E, para mim, essa questão de identidade é um dos fatores que mais tem feito a diferença dentro da batalha tática da série. No Jogo 1, o small ball dos Clippers fez um excelente trabalho em tirar Utah da sua zona de conforto, e foi como abriu vantagem; o Jazz, no entanto, mostrou no segundo tempo sua capacidade de conciliar adaptação com essa identidade. Em nenhum momento o Jazz cogitou tirar Gobert de quadra, ou jogar baixo para acompanhar os Clippers; ao invés disso, encontrou uma forma de se adaptar e ajustar dentro da identidade, usando sua movimentação de perímetro e a ameaça dos chutes de fora para abrir espaços para a infiltração de Mitchell, que castigou a falta de proteção de aro dos Clippers. E parte disso foi possível por causa daqueles minutos com Zubac no segundo tempo, que deu ao time a estabilidade e familiaridade dentro do seu estilo habitual para estancarem o sangramento e encontrarem seu norte depois de um primeiro tempo ruim. O mesmo é verdade no Jogo 2; por mais que os Clippers tenham se colocado em uma desvantagem tática, o problema ficou maior porque isso permitiu ao Jazz entrar cedo no seu estilo, ficar na sua zona de conforto e pegar o embalo até que era tarde demais.

Por isso eu achei tão bom que os Clippers voltaram para seu small ball no Jogo 3. A falta de identidade sempre foi uma das críticas aos Clippers, e esse small ball é o mais próximo que LA encontrou de uma zona de conforto. Ela novamente deu ao time uma vantagem tática para começar a partida que LA usou para embalar e ficar confortável no jogo, e Lue finalmente pareceu abraçar de vez essa identidade: depois de passar 25 minutos com um pivô em quadra em cada um dos dois primeiros jogos, foram apenas 13 no Jogo 3, enquanto jogadores de perímetro que trazem uma energia extra vindo do banco como Terrence Mann e Pat Beverly tiveram sua maior minutagem.

E funcionou: o time finalmente encontrou seu ritmo do perímetro e acertou 19 bolas de três rumo a uma vitória tranquila, com as rotações mais afiadas e um senso de urgência como não tínhamos visto na série. E, sim, ajuda que a famosa variância dessa vez agiu a favor do Clippers: George e Kawhi se recuperaram de um começo ruim de série com excelentes partidas, e foi LA que chutou insustentáveis 52% da linha dos três pontos. Esse número, assim como foi com Utah, não é sustentável e vai regredir eventualmente, mas também é mais fácil de manter o aproveitamento alto quando você está gerando bons chutes e jogando dentro de um ritmo no qual você é confortável.
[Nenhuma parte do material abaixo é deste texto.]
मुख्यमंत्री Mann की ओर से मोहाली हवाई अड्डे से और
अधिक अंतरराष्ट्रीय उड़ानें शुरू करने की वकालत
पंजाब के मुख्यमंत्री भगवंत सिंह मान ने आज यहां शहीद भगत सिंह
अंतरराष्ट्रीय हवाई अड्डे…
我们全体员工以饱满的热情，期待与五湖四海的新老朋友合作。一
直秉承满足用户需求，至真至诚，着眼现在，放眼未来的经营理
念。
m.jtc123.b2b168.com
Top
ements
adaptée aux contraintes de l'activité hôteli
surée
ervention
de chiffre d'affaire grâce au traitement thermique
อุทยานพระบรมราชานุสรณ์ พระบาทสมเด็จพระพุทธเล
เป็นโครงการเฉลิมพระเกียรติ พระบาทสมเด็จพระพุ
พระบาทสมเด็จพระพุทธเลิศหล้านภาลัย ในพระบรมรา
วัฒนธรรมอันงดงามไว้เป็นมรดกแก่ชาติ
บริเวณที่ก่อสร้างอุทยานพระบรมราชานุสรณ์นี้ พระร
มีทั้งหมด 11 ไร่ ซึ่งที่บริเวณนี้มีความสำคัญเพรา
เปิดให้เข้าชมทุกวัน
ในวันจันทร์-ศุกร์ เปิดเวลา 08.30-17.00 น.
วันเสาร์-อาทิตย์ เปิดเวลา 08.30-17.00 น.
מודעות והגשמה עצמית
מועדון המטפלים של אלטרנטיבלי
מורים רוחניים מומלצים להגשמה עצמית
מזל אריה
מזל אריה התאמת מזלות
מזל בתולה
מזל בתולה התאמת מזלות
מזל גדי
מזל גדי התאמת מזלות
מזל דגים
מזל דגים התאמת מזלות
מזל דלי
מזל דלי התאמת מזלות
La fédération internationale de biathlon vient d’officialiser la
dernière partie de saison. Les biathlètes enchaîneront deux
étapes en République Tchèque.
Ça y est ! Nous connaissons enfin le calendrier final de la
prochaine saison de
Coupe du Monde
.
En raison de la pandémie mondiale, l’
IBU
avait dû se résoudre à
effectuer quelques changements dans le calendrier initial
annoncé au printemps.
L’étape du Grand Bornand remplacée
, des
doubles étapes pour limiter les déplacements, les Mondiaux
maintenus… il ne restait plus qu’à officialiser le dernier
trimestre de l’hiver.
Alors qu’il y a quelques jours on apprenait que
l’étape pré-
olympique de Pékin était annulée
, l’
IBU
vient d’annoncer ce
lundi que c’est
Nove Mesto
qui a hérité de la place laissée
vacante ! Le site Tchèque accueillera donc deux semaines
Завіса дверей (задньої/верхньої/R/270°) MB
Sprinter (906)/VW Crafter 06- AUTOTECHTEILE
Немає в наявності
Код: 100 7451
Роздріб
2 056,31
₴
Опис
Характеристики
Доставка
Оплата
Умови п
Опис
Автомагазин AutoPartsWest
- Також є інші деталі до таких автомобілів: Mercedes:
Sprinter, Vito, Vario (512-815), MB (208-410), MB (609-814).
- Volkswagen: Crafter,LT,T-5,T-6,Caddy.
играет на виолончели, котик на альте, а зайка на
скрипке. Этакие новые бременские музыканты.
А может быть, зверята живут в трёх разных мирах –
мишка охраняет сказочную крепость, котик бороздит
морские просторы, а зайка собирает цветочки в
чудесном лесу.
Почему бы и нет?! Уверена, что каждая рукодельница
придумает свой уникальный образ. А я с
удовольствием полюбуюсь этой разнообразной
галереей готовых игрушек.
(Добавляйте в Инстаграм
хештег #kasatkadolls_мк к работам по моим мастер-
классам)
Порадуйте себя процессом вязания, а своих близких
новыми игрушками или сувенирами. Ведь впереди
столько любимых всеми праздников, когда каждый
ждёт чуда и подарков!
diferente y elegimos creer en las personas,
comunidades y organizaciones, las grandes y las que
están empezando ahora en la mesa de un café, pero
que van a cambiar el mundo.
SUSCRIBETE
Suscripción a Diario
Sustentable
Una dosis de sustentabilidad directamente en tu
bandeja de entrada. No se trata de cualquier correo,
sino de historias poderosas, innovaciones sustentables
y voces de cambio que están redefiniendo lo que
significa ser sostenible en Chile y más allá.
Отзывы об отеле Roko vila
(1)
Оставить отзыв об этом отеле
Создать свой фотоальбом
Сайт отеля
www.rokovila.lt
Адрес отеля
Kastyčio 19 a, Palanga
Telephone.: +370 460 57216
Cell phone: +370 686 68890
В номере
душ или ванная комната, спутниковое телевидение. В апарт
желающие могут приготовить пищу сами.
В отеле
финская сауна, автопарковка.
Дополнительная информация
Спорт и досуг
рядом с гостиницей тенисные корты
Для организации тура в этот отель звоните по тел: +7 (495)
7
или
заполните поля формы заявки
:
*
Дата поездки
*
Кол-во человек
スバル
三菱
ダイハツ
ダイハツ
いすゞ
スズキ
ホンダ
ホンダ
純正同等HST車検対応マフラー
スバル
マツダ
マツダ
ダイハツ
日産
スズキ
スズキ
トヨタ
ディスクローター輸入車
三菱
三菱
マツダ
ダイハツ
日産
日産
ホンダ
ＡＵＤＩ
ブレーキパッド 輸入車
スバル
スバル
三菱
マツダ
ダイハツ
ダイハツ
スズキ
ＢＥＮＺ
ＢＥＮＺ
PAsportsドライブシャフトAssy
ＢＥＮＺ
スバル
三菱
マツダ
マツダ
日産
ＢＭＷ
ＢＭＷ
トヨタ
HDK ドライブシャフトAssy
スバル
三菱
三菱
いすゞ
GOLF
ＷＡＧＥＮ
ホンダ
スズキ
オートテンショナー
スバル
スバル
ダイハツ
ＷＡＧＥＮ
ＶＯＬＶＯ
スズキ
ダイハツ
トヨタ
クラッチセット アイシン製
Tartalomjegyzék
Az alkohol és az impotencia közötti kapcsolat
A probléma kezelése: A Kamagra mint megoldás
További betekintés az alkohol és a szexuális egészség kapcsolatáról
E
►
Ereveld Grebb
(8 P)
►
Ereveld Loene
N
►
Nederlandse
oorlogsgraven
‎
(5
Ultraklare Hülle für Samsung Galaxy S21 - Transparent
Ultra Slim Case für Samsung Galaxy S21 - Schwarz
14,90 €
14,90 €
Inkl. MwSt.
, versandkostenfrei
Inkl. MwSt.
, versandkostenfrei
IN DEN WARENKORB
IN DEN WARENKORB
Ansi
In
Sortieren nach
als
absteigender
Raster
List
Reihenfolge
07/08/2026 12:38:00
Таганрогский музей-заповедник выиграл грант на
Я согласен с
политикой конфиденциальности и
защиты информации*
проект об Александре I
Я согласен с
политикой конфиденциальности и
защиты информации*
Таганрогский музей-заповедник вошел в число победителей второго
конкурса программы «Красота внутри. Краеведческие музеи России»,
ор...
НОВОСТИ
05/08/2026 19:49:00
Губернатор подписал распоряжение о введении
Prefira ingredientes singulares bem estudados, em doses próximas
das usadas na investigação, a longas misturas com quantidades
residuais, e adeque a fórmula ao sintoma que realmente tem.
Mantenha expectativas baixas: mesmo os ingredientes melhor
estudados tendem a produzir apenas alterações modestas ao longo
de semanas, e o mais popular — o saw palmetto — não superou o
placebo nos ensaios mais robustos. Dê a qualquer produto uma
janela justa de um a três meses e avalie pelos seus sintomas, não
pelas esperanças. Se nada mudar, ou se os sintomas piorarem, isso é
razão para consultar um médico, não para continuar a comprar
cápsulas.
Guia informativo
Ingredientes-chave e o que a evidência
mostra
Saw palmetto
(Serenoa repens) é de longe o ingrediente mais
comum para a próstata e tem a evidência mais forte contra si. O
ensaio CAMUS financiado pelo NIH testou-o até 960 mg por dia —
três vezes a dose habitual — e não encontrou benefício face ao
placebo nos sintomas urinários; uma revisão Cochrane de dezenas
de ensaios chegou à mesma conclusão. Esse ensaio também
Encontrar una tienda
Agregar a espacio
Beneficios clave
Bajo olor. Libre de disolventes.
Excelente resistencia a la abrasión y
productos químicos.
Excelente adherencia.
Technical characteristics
O Jogo 3 não trouxe todas as respostas para os Clippers - de certa forma, nem trouxe nada de novo que não sabíamos na série - mas mostrou mais uma vez a importância de LA jogar dentro do seu próprio estilo, e a forma de fazer isso é com o small ball. Infelizmente, esse quinteto só jogou junto 26 minutos durante a temporada inteira, então muito do seu entrosamento precisa ser desenvolvido em tempo real, e os erros e batidas de cabeça são inevitáveis - uma vantagem do Jazz na série, e que pode se provar definitiva. Mas, a essa altura, é claro qual a forma de jogar que da aos Clippers a melhor forma de vencer essa série, e eu espero que a equipe continue apostando no small ball para tentar outra grande virada nos playoffs.